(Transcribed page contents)
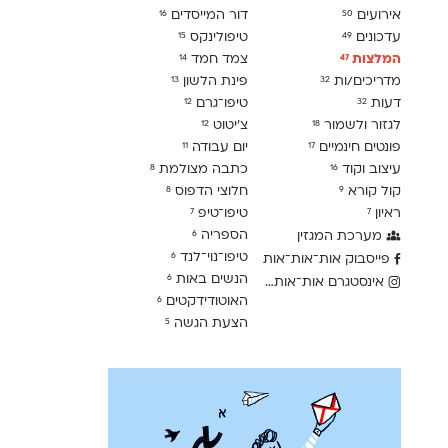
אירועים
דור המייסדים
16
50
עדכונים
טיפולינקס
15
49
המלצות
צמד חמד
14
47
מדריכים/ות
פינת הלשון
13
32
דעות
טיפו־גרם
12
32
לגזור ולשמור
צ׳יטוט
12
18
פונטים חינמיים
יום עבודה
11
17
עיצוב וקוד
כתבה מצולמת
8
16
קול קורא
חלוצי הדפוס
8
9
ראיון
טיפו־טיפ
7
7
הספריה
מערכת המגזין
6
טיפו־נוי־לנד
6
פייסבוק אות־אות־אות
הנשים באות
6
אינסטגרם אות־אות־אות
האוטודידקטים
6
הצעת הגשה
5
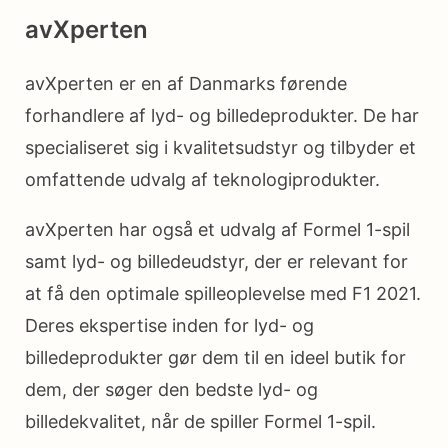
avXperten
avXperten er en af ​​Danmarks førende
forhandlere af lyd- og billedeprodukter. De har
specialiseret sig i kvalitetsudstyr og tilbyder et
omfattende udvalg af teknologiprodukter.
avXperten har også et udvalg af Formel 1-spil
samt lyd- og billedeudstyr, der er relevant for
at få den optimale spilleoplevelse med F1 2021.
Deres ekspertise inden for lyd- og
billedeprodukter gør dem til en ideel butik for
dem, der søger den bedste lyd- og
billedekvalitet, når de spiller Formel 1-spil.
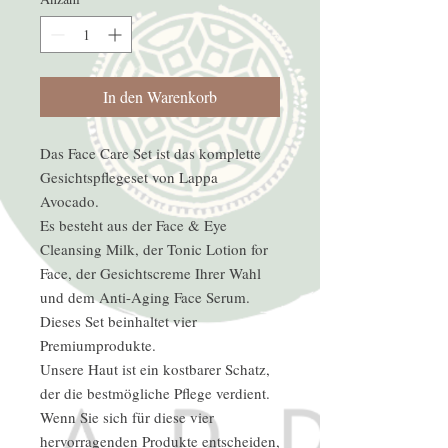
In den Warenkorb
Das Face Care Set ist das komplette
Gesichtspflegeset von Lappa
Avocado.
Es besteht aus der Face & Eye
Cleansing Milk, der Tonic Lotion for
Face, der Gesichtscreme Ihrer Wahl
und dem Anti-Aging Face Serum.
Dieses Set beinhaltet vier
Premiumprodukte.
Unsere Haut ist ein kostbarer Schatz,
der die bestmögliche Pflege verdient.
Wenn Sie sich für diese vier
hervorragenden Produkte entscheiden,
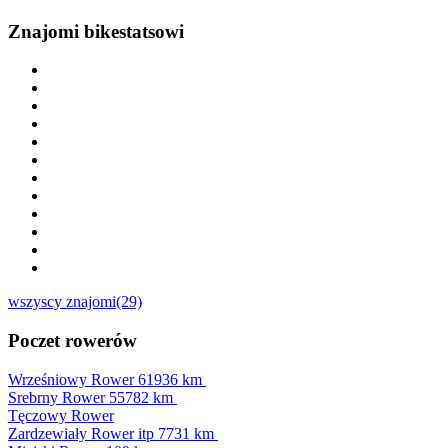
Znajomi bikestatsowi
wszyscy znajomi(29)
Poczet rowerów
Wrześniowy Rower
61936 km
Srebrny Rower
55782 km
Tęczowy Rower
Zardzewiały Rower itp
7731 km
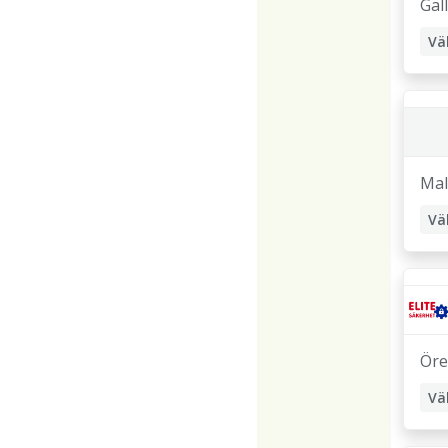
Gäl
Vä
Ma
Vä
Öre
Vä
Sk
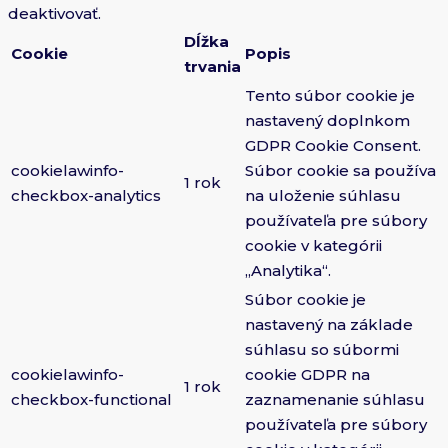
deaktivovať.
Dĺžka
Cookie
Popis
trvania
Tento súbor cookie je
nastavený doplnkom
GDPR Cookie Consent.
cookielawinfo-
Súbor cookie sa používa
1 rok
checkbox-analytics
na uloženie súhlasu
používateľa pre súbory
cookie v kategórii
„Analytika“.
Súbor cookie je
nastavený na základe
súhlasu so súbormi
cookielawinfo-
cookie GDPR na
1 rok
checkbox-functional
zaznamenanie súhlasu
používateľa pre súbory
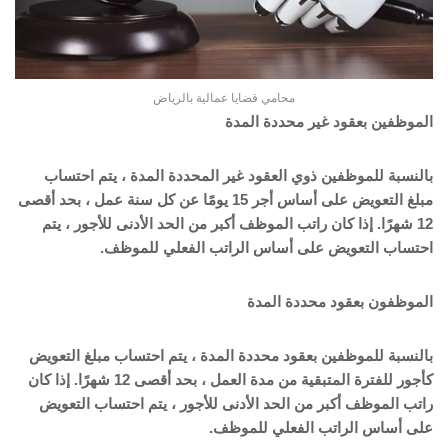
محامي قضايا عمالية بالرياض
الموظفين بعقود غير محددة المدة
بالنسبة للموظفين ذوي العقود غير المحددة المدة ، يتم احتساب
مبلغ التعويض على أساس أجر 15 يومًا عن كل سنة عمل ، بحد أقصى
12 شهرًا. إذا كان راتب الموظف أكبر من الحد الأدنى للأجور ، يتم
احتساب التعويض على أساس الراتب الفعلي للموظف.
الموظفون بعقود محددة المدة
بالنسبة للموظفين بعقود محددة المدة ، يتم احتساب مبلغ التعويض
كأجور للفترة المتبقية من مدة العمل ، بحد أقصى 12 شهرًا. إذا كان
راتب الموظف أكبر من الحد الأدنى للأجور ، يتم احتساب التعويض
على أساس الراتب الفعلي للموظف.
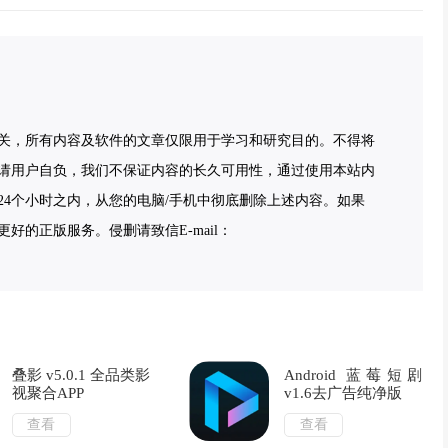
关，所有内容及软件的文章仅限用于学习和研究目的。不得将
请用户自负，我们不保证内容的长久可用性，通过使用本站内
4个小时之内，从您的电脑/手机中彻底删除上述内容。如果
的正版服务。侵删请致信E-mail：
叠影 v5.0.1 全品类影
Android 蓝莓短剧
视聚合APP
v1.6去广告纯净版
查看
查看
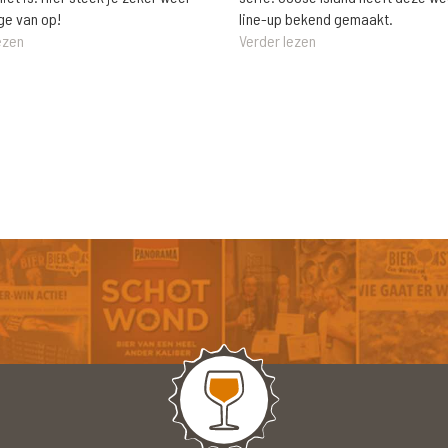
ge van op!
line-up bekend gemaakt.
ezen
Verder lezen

==

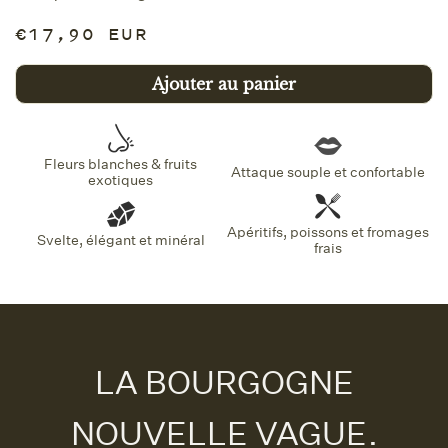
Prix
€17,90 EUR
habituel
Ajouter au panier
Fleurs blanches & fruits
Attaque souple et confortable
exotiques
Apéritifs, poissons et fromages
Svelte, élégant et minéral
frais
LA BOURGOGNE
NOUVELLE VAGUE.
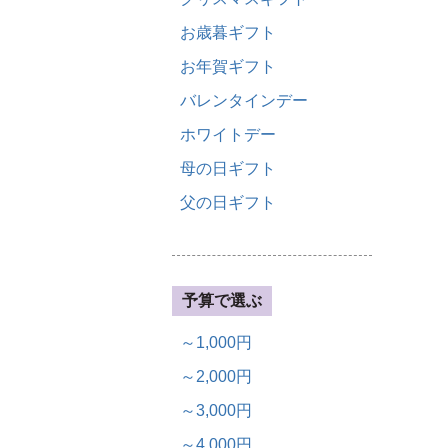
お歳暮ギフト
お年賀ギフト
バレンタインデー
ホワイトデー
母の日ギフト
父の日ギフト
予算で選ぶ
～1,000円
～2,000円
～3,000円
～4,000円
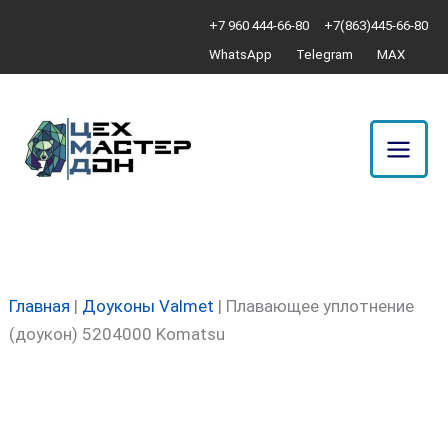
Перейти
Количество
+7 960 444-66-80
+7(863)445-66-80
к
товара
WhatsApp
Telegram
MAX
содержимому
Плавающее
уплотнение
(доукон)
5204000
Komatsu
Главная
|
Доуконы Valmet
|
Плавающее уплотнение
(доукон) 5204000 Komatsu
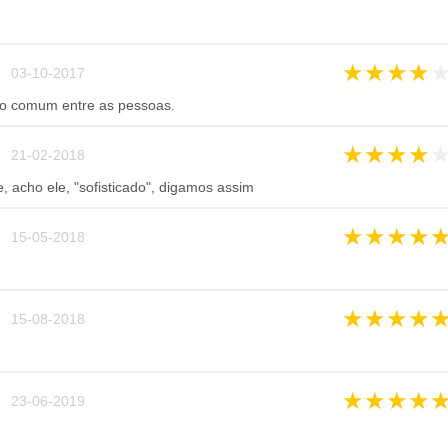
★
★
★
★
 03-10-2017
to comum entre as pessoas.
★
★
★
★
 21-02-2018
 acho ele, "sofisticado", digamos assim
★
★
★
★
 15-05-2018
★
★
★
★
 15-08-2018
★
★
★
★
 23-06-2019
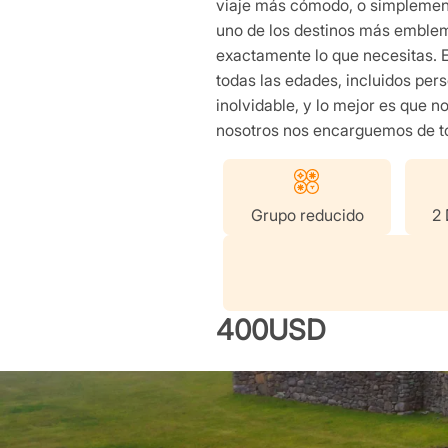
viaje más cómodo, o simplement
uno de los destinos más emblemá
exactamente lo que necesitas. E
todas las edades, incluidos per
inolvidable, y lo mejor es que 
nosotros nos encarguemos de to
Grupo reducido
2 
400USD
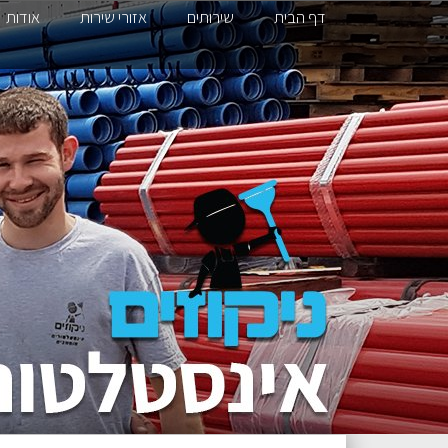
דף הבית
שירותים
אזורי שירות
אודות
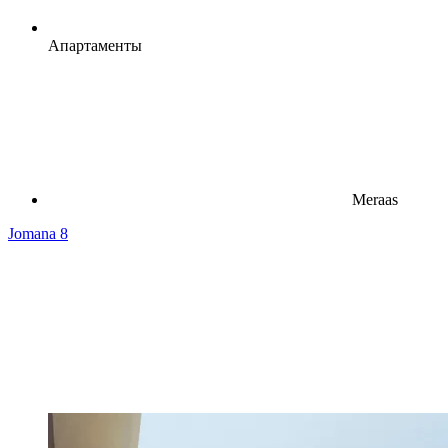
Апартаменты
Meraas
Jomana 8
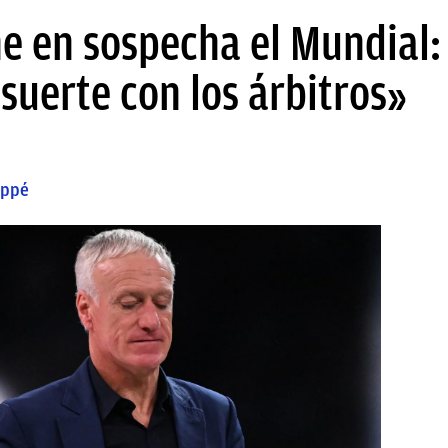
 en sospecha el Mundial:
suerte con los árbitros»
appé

• _ASSIGNED TASK_:
Only lines containing the string "التعويض" are needed. Pull each of them out of the records above.

• _REPLY TO THE TASK_:
مبلغ التعويض على أساس أجر 15 يومًا عن كل سنة عمل ، بحد أقصى
احتساب التعويض على أساس الراتب الفعلي للموظف.
بالنسبة للموظفين بعقود محددة المدة ، يتم احتساب مبلغ التعويض
راتب الموظف أكبر من الحد الأدنى للأجور ، يتم احتساب التعويض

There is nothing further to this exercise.